Aiven InfluxDB services may run out of memory when a lot of metrics points are stored in the DB causing the number of total series grow to such high levels that the server does not have enough memory to handle all of them. When this situation happens, Aiven automation reacts to such service unavailability by automatically rebuilding a replacement server.
The most common cause for the high InfluxDB memory usage is that there is a large number of unique metrics series in the database and the current InfluxDB TSM storage engine requires some memory for each series. Memory allocated by the InfluxDB process until it completely runs out of available memory.
The options in such cases are either reducing the number of individual series or upgrading the service plan to a larger one that has more memory. A very high number of unique series is most often caused by using many unique tag combinations when writing data into the DB.

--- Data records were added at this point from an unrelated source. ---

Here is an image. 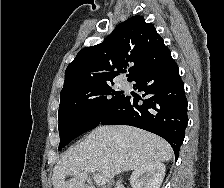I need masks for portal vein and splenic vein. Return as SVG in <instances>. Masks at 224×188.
Wrapping results in <instances>:
<instances>
[{"instance_id":"portal-vein-and-splenic-vein-1","label":"portal vein and splenic vein","mask_w":224,"mask_h":188,"mask_svg":"<svg viewBox=\"0 0 224 188\" xmlns=\"http://www.w3.org/2000/svg\"><path fill=\"white\" fill-rule=\"evenodd\" d=\"M96 170H97V169H96L95 167H89V168L87 169V171L92 172V173H95ZM75 174H77V172H74V175H75ZM94 180H95V182H96V184H97L98 186H103V185H105L106 182H107V178H106L105 176H103L102 174H99V173H96V174L94 175Z\"/></svg>"}]
</instances>
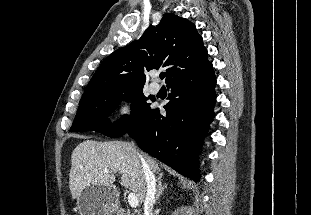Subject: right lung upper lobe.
Masks as SVG:
<instances>
[{
    "label": "right lung upper lobe",
    "instance_id": "obj_1",
    "mask_svg": "<svg viewBox=\"0 0 311 215\" xmlns=\"http://www.w3.org/2000/svg\"><path fill=\"white\" fill-rule=\"evenodd\" d=\"M208 61L202 37L193 23L173 13L163 15L136 41L108 56L88 83L80 100L142 90L146 74L166 68L168 84L199 69Z\"/></svg>",
    "mask_w": 311,
    "mask_h": 215
}]
</instances>
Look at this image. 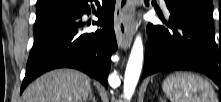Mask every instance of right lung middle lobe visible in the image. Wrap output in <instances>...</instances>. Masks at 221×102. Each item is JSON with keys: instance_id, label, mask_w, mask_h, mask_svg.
Masks as SVG:
<instances>
[{"instance_id": "dd1d6c3e", "label": "right lung middle lobe", "mask_w": 221, "mask_h": 102, "mask_svg": "<svg viewBox=\"0 0 221 102\" xmlns=\"http://www.w3.org/2000/svg\"><path fill=\"white\" fill-rule=\"evenodd\" d=\"M76 5L77 0H56L49 6L37 8L34 33L58 17L73 11Z\"/></svg>"}]
</instances>
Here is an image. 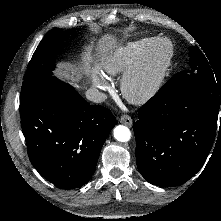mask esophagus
I'll return each instance as SVG.
<instances>
[{
  "label": "esophagus",
  "mask_w": 221,
  "mask_h": 221,
  "mask_svg": "<svg viewBox=\"0 0 221 221\" xmlns=\"http://www.w3.org/2000/svg\"><path fill=\"white\" fill-rule=\"evenodd\" d=\"M119 121H120V123L125 124L129 127L132 126V123H133L132 118L129 115L121 116Z\"/></svg>",
  "instance_id": "34e87169"
}]
</instances>
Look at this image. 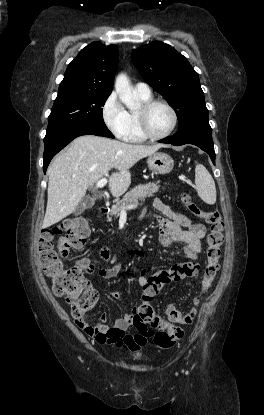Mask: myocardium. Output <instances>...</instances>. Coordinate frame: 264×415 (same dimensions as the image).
Instances as JSON below:
<instances>
[{"instance_id":"obj_1","label":"myocardium","mask_w":264,"mask_h":415,"mask_svg":"<svg viewBox=\"0 0 264 415\" xmlns=\"http://www.w3.org/2000/svg\"><path fill=\"white\" fill-rule=\"evenodd\" d=\"M162 105L165 106L170 113L172 114V124L170 128L161 135H155L150 132L148 127L147 115L149 111L157 106ZM137 119H138V128L140 134L145 138L153 141L162 140L169 137L177 127L178 124V114L175 108L165 100L161 99H151L149 101L143 102L141 107L136 111Z\"/></svg>"}]
</instances>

NOTE: Each unique tag combination is effectively a series of its own in the TSM storage engine.
Here are a couple of links describing series cardinality and related issues:
InfluxDB 1.4 and greater have a few query language commands for investigating series cardinality. You can find more information about these commands from the InfluxDB documentation.
Aiven support can also provide you with a more detailed cardinality report as given by the
influx_inspect report command. Please contact support via the Aiven console online chat tool or via firstname.lastname@example.org to request a report.
InfluxDB 1.4 also introduced a new database format called TSI that is designed to handle very high series cardinality, but the technology is not production ready quite yet in InfluxDB 1.4.